*Work instructions*
Copy all the records exactly, but keep the pictures out of your version.

*Records for this task*
————————

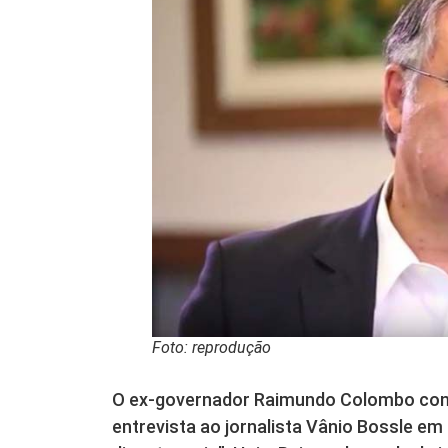
Foto: reprodução
O ex-governador Raimundo Colombo con
entrevista ao jornalista Vânio Bossle em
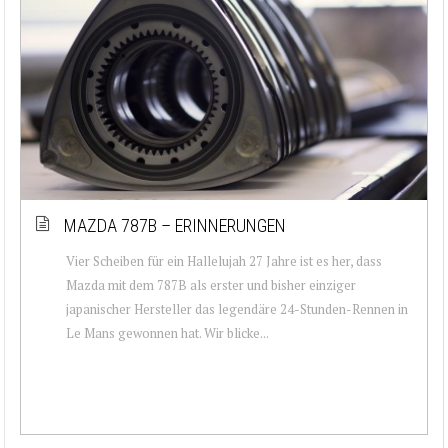
MAZDA 787B – ERINNERUNGEN
Vier Scheiben für ein Hallelujah 27 Jahre ist es her, dass
Mazda mit dem 787B als erster und bisher einziger
japanischer Hersteller das legendäre 24-Stunden-Rennen in
Le Mans gewonnen hat. Wir blicke...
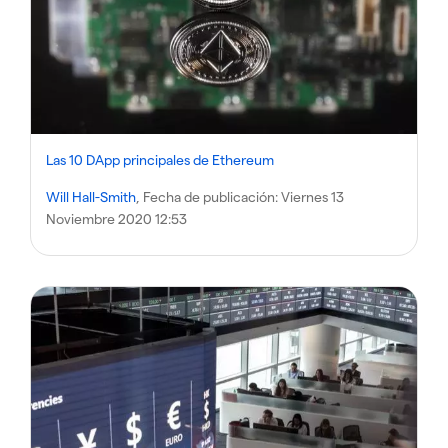
Las 10 DApp principales de Ethereum
Will Hall-Smith
, Fecha de publicación:
Viernes 13
Noviembre 2020 12:53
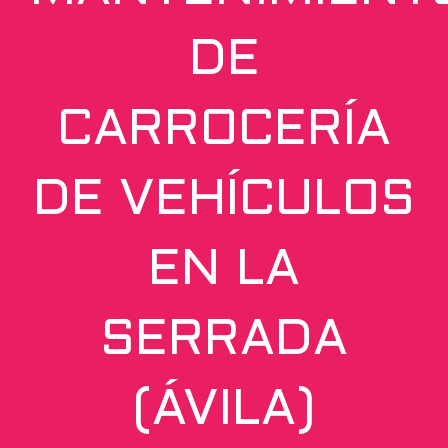
DE
CARROCERÍA
DE VEHÍCULOS
EN LA
SERRADA
(ÁVILA)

————————

*Expected answer*
Foto: reprodução
O ex-governador Raimundo Colombo con
entrevista ao jornalista Vânio Bossle em
MAZDA 787B – ERINNERUNGEN
Vier Scheiben für ein Hallelujah 27 Jahre ist es her, dass
Mazda mit dem 787B als erster und bisher einziger
japanischer Hersteller das legendäre 24-Stunden-Rennen in
Le Mans gewonnen hat. Wir blicke...
Las 10 DApp principales de Ethereum
Will Hall-Smith
, Fecha de publicación:
Viernes 13
Noviembre 2020 12:53
DE
CARROCERÍA
DE VEHÍCULOS
EN LA
SERRADA
(ÁVILA)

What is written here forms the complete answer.